▶ [INSTRUCTIONS TO FOLLOW]:
The first line of the entries below, the line containing "The height and width of the screenshot is (2576, 612).", and every line between them should be repeated exactly, and nothing else.

▶ [EXERCISE MATERIAL]:
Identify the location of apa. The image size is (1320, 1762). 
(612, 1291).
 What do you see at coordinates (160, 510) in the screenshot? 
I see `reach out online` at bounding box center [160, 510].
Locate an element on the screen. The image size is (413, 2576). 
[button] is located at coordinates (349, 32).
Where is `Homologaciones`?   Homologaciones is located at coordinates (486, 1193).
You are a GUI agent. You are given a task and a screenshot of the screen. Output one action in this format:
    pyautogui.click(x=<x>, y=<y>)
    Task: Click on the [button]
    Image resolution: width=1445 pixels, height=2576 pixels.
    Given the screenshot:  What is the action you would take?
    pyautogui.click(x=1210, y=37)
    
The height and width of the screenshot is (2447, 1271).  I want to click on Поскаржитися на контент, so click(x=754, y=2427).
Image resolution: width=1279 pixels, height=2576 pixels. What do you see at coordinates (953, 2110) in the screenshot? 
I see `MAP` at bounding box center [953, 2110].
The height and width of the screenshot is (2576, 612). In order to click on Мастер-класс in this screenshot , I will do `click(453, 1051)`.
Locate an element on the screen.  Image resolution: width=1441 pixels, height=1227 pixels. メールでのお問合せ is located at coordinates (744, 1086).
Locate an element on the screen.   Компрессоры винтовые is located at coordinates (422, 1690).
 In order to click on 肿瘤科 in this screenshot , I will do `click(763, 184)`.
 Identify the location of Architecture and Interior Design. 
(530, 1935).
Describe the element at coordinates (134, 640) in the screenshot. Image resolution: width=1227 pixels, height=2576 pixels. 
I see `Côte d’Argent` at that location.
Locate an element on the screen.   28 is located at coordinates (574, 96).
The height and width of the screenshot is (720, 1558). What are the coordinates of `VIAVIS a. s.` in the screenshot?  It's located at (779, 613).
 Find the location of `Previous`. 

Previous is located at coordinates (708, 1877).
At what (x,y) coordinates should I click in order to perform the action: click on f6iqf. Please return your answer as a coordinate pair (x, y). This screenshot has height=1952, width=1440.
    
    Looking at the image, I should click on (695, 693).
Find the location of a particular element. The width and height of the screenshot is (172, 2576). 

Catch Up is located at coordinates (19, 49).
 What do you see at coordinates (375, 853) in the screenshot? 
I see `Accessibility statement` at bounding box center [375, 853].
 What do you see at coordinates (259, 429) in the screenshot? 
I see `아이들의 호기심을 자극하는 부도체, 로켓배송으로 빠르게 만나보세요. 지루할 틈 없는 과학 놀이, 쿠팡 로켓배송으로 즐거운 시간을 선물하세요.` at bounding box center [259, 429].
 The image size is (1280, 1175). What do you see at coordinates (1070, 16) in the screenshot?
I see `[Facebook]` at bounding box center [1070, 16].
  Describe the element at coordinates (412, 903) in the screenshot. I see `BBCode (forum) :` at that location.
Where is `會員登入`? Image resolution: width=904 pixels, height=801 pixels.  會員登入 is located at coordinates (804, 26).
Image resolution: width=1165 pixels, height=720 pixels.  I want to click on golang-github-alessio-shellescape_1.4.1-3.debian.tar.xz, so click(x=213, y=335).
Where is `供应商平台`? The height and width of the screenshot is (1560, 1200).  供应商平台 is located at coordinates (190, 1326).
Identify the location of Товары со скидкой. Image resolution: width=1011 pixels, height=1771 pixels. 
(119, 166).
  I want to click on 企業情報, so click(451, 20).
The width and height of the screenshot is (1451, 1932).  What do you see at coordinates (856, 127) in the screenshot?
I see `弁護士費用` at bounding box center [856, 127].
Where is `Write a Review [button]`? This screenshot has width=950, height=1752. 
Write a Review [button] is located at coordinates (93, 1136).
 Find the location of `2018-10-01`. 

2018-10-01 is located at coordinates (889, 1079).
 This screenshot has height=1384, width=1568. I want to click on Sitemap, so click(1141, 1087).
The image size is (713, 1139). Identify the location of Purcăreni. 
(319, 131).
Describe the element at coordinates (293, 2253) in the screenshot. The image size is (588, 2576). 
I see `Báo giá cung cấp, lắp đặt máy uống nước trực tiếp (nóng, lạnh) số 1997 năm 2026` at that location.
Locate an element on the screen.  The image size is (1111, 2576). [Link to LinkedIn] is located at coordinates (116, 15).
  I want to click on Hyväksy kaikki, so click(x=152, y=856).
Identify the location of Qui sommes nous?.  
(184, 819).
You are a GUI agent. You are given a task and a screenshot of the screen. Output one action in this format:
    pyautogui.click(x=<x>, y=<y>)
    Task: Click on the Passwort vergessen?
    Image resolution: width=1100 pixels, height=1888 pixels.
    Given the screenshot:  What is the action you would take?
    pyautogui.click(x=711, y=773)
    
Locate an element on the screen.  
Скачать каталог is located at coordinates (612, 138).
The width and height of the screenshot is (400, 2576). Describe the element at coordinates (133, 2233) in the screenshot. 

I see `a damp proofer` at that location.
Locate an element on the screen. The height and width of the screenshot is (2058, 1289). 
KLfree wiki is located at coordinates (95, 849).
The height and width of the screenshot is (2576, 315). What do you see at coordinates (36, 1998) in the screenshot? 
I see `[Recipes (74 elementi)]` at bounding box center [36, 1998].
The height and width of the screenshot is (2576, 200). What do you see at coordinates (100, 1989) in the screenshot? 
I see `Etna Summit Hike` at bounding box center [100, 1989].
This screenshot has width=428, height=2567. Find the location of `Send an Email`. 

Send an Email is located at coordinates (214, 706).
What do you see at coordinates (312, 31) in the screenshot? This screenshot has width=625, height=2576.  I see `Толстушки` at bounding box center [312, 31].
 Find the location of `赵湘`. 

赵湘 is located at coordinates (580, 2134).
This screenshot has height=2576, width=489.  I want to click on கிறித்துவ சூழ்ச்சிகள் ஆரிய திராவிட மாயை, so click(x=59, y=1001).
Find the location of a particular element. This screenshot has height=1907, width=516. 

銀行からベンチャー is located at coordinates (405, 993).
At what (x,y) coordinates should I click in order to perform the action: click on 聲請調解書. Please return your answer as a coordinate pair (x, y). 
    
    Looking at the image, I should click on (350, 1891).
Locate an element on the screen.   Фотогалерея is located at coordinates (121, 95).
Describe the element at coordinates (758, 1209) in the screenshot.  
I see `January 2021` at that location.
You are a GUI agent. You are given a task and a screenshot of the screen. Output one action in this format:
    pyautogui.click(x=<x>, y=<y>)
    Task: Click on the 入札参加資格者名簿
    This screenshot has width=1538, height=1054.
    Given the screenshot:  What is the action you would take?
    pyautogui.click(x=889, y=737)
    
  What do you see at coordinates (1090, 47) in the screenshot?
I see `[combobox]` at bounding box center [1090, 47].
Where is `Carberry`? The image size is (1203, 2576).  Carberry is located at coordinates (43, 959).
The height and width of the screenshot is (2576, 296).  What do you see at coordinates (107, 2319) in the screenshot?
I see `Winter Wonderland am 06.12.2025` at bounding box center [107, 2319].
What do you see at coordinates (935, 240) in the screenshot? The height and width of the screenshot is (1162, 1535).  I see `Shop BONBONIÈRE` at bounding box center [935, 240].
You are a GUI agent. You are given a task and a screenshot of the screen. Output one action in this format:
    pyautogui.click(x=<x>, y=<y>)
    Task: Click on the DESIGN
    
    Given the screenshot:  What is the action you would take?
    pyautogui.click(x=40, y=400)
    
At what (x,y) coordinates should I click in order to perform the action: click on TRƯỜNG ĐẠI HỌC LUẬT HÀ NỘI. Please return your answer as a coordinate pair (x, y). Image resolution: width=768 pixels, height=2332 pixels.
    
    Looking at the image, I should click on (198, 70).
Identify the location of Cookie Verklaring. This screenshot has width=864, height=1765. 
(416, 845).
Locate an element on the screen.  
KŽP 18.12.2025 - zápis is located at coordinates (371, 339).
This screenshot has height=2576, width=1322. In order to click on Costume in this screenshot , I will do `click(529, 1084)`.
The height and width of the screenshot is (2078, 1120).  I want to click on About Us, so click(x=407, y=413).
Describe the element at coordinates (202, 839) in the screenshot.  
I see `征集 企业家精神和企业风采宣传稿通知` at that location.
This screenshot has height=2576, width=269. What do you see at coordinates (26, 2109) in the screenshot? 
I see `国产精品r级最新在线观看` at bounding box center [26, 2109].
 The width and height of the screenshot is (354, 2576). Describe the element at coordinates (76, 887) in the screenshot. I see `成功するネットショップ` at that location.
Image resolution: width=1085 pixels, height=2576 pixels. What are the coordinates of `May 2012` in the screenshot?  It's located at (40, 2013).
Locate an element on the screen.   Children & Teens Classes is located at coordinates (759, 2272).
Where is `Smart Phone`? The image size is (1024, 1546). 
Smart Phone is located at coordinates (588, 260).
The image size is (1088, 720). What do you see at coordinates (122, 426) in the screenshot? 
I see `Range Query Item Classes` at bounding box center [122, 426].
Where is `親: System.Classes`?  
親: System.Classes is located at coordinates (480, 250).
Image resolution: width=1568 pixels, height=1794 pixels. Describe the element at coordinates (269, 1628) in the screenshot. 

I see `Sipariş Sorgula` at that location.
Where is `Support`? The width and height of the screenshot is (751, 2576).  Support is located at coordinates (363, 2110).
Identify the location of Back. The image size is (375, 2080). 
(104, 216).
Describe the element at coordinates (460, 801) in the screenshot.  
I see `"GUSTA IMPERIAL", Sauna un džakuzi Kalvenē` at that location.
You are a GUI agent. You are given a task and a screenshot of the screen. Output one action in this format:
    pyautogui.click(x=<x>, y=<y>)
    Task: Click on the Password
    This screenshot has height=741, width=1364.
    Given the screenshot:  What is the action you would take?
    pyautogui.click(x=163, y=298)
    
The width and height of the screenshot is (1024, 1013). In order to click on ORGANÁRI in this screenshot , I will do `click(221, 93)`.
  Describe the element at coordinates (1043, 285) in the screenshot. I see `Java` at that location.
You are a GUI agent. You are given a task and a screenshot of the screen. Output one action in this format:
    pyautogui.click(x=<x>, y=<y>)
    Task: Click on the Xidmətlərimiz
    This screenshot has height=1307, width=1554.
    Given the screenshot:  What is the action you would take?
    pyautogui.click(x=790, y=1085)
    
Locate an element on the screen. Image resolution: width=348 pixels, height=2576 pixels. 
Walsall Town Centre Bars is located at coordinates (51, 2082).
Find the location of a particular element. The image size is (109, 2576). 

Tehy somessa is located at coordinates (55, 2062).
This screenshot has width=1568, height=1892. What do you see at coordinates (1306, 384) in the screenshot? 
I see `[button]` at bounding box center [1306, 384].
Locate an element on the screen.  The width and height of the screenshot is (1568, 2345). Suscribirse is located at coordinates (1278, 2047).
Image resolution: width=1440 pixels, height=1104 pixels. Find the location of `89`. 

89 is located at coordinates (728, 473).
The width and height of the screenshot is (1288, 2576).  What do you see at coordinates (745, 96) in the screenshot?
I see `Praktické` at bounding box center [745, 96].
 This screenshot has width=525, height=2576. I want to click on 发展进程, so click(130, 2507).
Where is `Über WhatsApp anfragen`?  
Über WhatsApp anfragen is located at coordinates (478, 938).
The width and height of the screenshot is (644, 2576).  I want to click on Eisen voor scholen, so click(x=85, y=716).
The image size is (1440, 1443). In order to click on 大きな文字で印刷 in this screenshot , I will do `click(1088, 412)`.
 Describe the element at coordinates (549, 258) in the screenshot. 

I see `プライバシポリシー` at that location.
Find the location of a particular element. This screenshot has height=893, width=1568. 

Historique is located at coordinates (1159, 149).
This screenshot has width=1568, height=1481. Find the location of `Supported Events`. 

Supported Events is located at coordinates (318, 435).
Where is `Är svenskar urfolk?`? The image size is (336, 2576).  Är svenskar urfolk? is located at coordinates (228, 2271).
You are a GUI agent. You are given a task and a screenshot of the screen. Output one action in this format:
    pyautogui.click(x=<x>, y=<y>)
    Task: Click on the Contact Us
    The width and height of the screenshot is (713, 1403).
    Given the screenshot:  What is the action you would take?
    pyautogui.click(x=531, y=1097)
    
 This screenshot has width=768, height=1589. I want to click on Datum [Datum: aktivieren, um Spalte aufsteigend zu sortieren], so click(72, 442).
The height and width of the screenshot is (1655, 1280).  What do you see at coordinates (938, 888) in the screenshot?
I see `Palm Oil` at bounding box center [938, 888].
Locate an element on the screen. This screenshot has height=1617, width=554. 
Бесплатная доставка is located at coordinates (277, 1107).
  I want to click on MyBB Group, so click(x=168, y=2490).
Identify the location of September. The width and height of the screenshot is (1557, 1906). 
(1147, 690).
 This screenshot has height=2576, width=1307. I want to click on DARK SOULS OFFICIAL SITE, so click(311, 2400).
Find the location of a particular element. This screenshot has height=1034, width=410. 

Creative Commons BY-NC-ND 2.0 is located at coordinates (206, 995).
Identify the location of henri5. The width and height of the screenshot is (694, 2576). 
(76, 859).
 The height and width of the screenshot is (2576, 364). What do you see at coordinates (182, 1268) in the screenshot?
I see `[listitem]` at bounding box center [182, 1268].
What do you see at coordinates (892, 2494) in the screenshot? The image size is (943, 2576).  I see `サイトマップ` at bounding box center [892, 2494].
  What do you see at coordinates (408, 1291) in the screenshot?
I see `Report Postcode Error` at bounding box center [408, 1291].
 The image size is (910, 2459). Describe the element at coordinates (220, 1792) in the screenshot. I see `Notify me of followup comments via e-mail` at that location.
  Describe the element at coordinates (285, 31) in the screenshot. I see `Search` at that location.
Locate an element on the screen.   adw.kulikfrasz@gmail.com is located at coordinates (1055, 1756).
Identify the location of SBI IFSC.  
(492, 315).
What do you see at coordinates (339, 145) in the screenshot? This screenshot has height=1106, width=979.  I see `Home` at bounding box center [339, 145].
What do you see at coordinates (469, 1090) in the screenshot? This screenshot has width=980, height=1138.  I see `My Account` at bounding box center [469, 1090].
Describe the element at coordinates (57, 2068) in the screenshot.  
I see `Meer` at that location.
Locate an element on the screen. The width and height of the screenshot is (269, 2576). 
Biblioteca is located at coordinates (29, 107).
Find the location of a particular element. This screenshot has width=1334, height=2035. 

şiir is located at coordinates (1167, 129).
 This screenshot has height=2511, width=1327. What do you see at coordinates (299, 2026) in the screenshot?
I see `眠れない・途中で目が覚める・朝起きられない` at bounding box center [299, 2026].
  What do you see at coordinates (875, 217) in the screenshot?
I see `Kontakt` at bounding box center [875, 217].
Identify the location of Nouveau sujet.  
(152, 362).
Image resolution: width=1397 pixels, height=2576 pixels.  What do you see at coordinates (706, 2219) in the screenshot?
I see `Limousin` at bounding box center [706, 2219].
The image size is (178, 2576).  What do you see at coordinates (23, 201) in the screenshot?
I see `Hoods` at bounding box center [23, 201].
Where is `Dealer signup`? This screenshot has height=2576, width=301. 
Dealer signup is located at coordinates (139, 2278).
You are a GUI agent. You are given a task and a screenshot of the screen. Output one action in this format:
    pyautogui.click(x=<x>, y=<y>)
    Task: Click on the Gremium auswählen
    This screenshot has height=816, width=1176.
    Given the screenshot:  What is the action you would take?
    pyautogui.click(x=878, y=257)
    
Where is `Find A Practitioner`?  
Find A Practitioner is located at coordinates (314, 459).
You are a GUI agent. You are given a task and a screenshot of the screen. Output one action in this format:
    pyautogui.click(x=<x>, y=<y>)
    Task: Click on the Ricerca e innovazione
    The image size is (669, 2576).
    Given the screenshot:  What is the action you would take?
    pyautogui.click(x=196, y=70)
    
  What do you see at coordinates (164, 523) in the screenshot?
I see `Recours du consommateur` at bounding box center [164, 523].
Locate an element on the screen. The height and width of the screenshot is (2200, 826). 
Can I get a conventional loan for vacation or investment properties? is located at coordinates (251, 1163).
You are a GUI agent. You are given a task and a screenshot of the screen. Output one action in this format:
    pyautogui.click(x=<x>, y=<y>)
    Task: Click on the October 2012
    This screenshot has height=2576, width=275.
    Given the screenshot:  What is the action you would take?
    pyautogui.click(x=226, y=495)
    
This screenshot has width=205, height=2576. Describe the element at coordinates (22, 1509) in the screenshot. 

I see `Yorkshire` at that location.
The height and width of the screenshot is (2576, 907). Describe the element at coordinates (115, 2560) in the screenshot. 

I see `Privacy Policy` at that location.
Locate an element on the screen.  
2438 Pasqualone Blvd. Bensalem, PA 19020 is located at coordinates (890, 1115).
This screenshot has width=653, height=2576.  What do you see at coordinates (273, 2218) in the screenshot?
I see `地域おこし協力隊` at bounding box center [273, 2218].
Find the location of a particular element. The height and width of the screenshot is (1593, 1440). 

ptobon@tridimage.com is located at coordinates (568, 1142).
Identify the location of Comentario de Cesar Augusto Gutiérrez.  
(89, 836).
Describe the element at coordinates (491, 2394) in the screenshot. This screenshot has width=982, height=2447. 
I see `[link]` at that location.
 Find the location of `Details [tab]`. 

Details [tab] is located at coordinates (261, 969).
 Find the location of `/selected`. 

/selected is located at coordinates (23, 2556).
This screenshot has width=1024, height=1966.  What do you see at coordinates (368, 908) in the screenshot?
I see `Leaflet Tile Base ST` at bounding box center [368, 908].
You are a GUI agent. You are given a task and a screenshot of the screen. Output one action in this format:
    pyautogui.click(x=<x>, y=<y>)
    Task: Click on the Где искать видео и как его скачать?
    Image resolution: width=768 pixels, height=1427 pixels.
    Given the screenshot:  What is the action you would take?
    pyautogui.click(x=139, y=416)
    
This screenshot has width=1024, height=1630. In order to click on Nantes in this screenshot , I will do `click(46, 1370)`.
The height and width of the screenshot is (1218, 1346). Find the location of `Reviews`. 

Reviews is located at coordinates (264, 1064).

▶ [WRITTEN SOLUTION]:
Identify the location of apa. The image size is (1320, 1762). 
(612, 1291).
 What do you see at coordinates (160, 510) in the screenshot? 
I see `reach out online` at bounding box center [160, 510].
Locate an element on the screen. The image size is (413, 2576). 
[button] is located at coordinates (349, 32).
Where is `Homologaciones`?   Homologaciones is located at coordinates (486, 1193).
You are a GUI agent. You are given a task and a screenshot of the screen. Output one action in this format:
    pyautogui.click(x=<x>, y=<y>)
    Task: Click on the [button]
    Image resolution: width=1445 pixels, height=2576 pixels.
    Given the screenshot:  What is the action you would take?
    pyautogui.click(x=1210, y=37)
    
The height and width of the screenshot is (2447, 1271).  I want to click on Поскаржитися на контент, so click(x=754, y=2427).
Image resolution: width=1279 pixels, height=2576 pixels. What do you see at coordinates (953, 2110) in the screenshot? 
I see `MAP` at bounding box center [953, 2110].
The height and width of the screenshot is (2576, 612). In order to click on Мастер-класс in this screenshot , I will do `click(453, 1051)`.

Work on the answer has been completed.